Plasmids for transcriptional fusions with regulated expression were constructed as follows (Table 1). For expression of cloned open reading frames, either the high-copy-number Pn^r vector pGBT30 (27), based on the pMB1 replicon with lacI^q and tacp followed by the multiple cloning site from pUC18, or IncQ-based broad-host-range plasmid pGBT400 (28) was used. To use the RBS sequence associated with tacp, the ATG codon of the inserted open reading frame must directly follow the EcoRI site. To create parA deletion alleles, the unique restriction sites in parA were blunt ended and ligated either with the "EcoRI" oligonucleotide, introducing an EcoRI recognition site followed by a ATG codon in phase with the rest of parA coding sequence, or with the "SalI" oligonucleotide, introducing a SalI recognition site and stop codons in all three frames. This produced truncated forms of ParA proteins that also contained additional amino acids at the deletion points. For example, the parA1-40 allele (obtained after modification of a BamHI site) encoded ParA1-40 with two additional C-terminal amino acids, Leu and Thr. The SalI-PstI fragments of pGBT30 derivatives with the parA alleles and all upstream control elements were also recloned into the pBBR1-MCS1 replicon carrying a Cm^r cassette (35).
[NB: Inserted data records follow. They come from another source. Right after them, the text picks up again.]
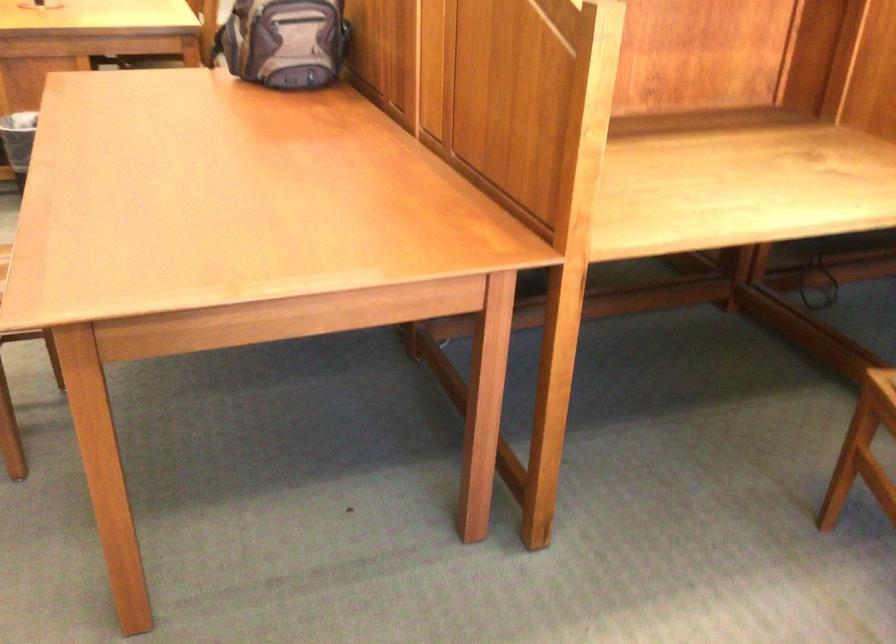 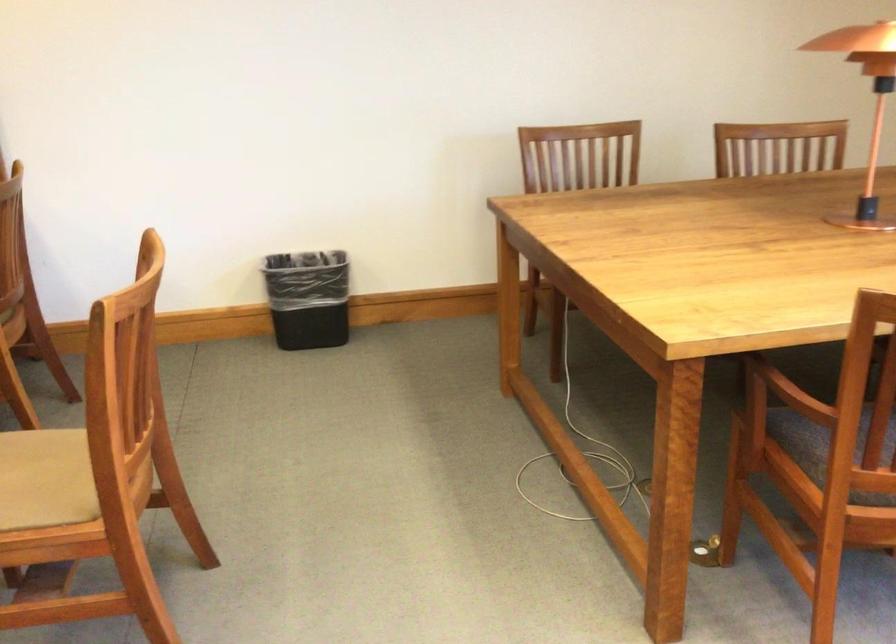 Question: How did the camera likely rotate?

Choices:
 (A) Left
 (B) Right
 (C) Up
 (D) Down

Answer: (B) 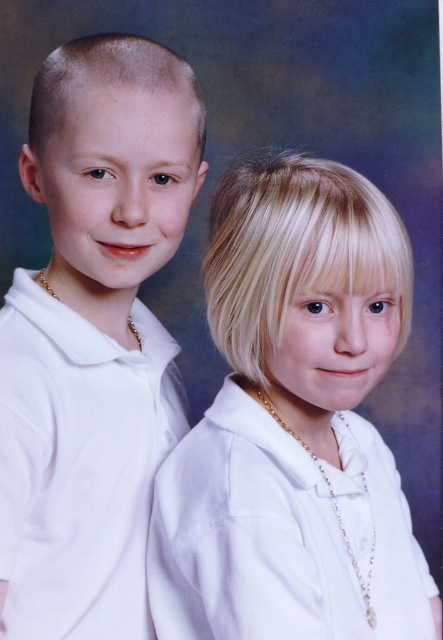 Based on the photo, you are a photographer adjusting the lighting in the studio. You need to ensure that the blonde hair at center is evenly lit. Which other object in the scene might you need to consider for adjusting the lighting to avoid shadows?

The photographer should consider the position of the girl on the right since the blonde hair at center is part of her appearance, and adjusting her position or the light source around her can help achieve even lighting without casting shadows.

You are a photographer who needs to adjust the lighting to ensure the matte white shirt at left and the blonde hair at center are both well illuminated. Based on their positions, which object should you focus the light on first to ensure proper exposure?

The blonde hair at center is located below the matte white shirt at left, so you should focus the light on the matte white shirt at left first to ensure it doesn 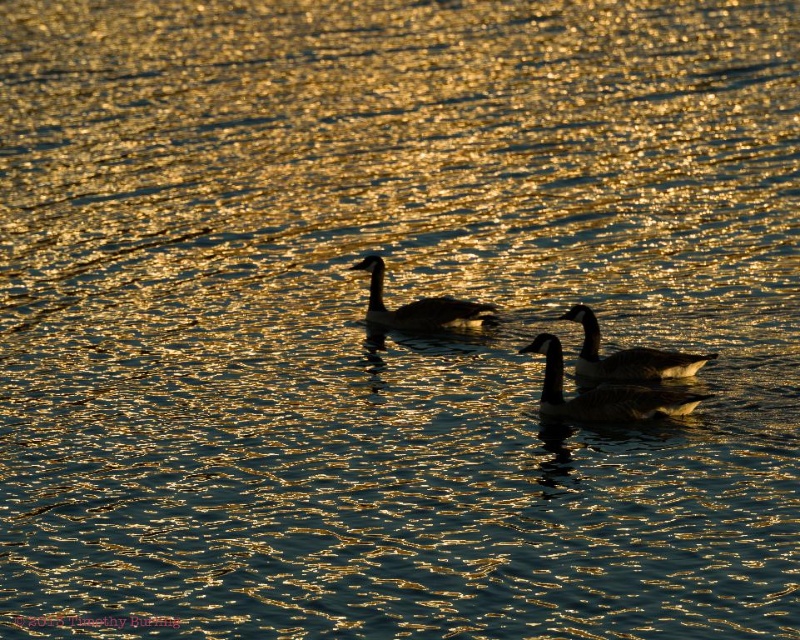 You are standing at the edge of the water and see two points in the scene, point 1 at coordinates point (698, 353) and point 2 at coordinates point (432, 310). Which point is closer to you?

Point (698, 353) is further to the viewer than point (432, 310), so point (432, 310) is closer to you.

You are a birdwatcher observing the geese in the golden hour scene. You notice two groups of feathers on the water surface. Which group, the dark gray feathers at center or the dark brown feathers at center, is positioned lower in the water?

The dark gray feathers at center is located below dark brown feathers at center, so the dark gray feathers at center is positioned lower in the water.

You are a birdwatcher observing the geese in the golden hour scene. You notice two geese with distinct feather colors at the center of the image. Which goose, the dark gray feathers at center or the dark brown feathers at center, is positioned to the right?

The dark brown feathers at center is positioned to the right of the dark gray feathers at center. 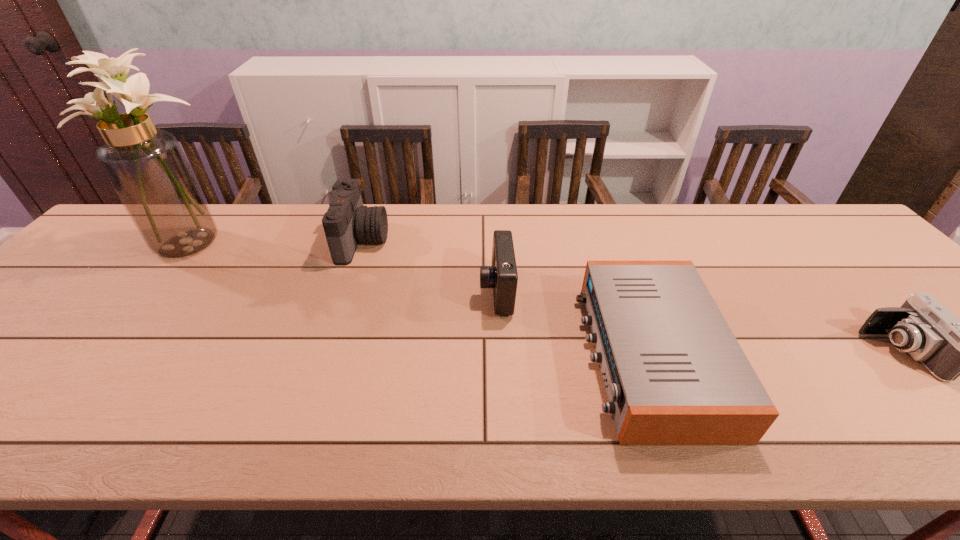 Identify the location of free area in between the radio receiver and the third object from left to right. (573, 323).

You are a GUI agent. You are given a task and a screenshot of the screen. Output one action in this format:
    pyautogui.click(x=<x>, y=<y>)
    Task: Click on the vacant area that lies between the rightmost object and the second object from right to left
    The width and height of the screenshot is (960, 540).
    Given the screenshot: What is the action you would take?
    pyautogui.click(x=774, y=354)

At what (x,y) coordinates should I click in order to perform the action: click on free spot between the third object from right to left and the second object from left to right. Please return your answer as a coordinate pair (x, y). The width and height of the screenshot is (960, 540). Looking at the image, I should click on (429, 266).

The image size is (960, 540). Identify the location of free space between the radio receiver and the shortest camera. (774, 354).

In order to click on vacant area that lies between the radio receiver and the shortest camera in this screenshot , I will do `click(774, 354)`.

I want to click on unoccupied position between the second object from right to left and the rightmost object, so [774, 354].

Image resolution: width=960 pixels, height=540 pixels. What are the coordinates of `vacant region between the second camera from right to left and the tallest object` in the screenshot? It's located at (347, 266).

Where is `object that is the third closest one to the flower arrangement`? The width and height of the screenshot is (960, 540). object that is the third closest one to the flower arrangement is located at coordinates (675, 374).

Choose which object is the third nearest neighbor to the leftmost object. Please provide its 2D coordinates. Your answer should be formatted as a tuple, i.e. [(x, y)], where the tuple contains the x and y coordinates of a point satisfying the conditions above.

[(675, 374)]

Identify which camera is the second nearest to the nearest camera. Please provide its 2D coordinates. Your answer should be formatted as a tuple, i.e. [(x, y)], where the tuple contains the x and y coordinates of a point satisfying the conditions above.

[(347, 221)] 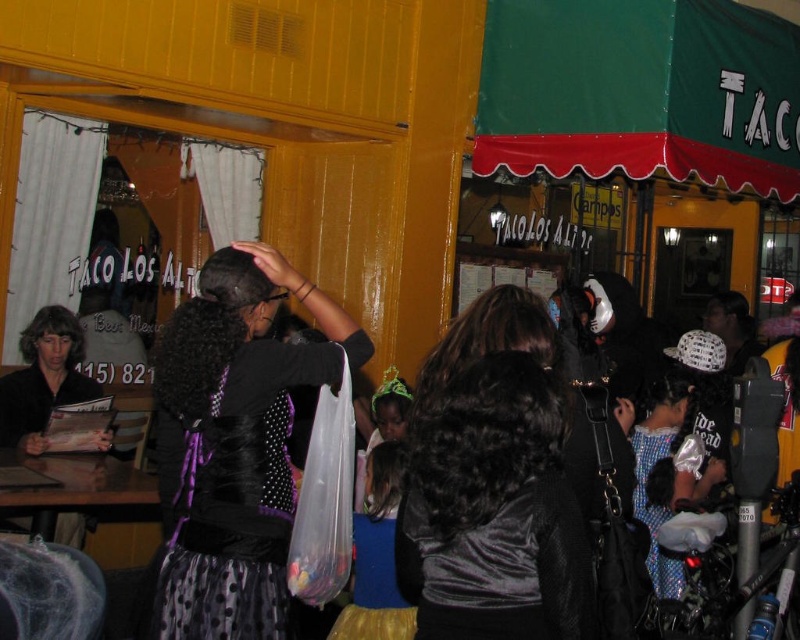 You are a costume designer preparing for a Halloween event. You have two costume items in front of you at the center of the scene, a black satin dress at center and a velvet black shirt at center. Which costume item requires more storage space?

The black satin dress at center is bigger than the velvet black shirt at center, so it requires more storage space.

You are at the restaurant and notice two items hanging on a rack near the entrance. The items are the black satin dress at center and the velvet black shirt at center. Which item is taller?

The black satin dress at center is much taller than the velvet black shirt at center.

You are standing at the entrance of the restaurant and want to reach a point that is 10.05 feet away from you. Can you confirm if the point at coordinates point (230, 264) is exactly that distance away?

Yes, the point at coordinates point (230, 264) is exactly 10.05 feet away from the viewer, so you can reach it by moving directly towards that point. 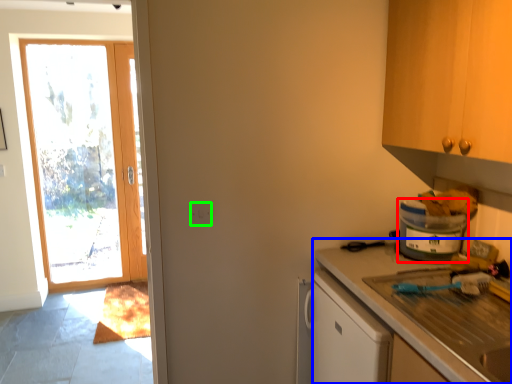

The PCR to amplify parA was performed with a hot start denaturation step (98°C for 5 min) and 35 cycles of denaturation (94°C for 30 s), annealing (52°C for 30 s), and elongation (72°C for 90 s). The reaction ended with a final elongation step (72°C for 7 min). PCR products were usually cloned into the pGEM-T vector (Promega) and later recloned into appropriate vectors. All PCR-derived clones were analyzed by DNA sequencing to check their fidelity.

Site-directed mutagenesis by PCR. The primers for site-directed mutagenesis by PCR (parAstop1 and parAstop2) introduced the stop codons TGA and TAA into parA immediately after ATG and included an EcoRI recognition site to help identify the mutagenized allele. The PCRs were performed using Stratagene's QuikChange site-directed mutagenesis method with pGMB85, a pAKE600 derivative with a gidB1-parA2 PCR fragment cloned between EcoRI-SalI sites, as the template. The products of PCR amplification were treated with DpnI and used for transformation. The clones with an additional EcoRI site introduced were further verified by DNA sequencing.

Sequencing and computer sequence analysis. DNA sequencing was performed using a Pharmacia A.L.F. automatic sequencer (IBB, PAS, Warsaw, Poland) and dye terminator kits supplied by the manufacturer. DNA and amino acid sequence analysis was carried out using the GCG Wisconsin package, version 8.0. Sequences were compared to GenBank/EMBL databases and studied using the programs BlastN and BlastP (NCBI).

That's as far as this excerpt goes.